Try it - Of all the lines in the records below, copy only those that contain the string "Reject".

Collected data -
-- -- --

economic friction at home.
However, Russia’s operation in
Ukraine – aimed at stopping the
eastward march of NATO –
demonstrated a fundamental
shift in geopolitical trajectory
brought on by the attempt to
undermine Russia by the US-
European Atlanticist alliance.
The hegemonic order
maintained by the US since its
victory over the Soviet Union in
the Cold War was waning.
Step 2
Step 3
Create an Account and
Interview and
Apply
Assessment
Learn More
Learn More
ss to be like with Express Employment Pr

-- -- --

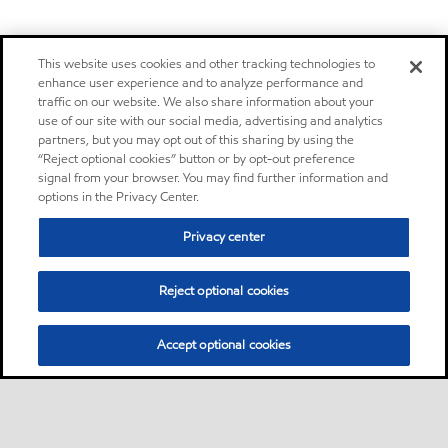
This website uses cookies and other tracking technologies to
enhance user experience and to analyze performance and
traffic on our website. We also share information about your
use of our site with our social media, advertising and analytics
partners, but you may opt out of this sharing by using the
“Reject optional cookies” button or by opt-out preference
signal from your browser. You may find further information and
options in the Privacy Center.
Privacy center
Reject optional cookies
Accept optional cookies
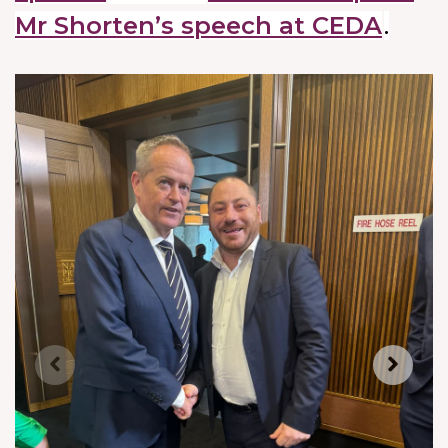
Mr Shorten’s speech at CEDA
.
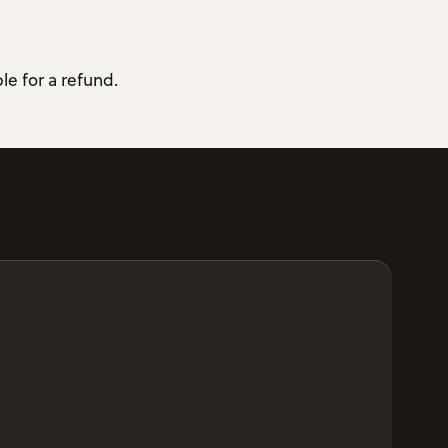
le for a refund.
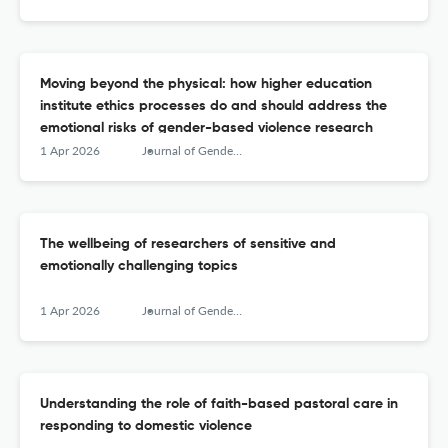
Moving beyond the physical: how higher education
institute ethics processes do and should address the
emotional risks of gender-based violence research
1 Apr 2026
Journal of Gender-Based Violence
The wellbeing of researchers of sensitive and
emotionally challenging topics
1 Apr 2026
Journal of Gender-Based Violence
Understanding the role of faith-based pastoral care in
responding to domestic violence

-- -- --

Solution for this problem -
“Reject optional cookies” button or by opt-out preference
Reject optional cookies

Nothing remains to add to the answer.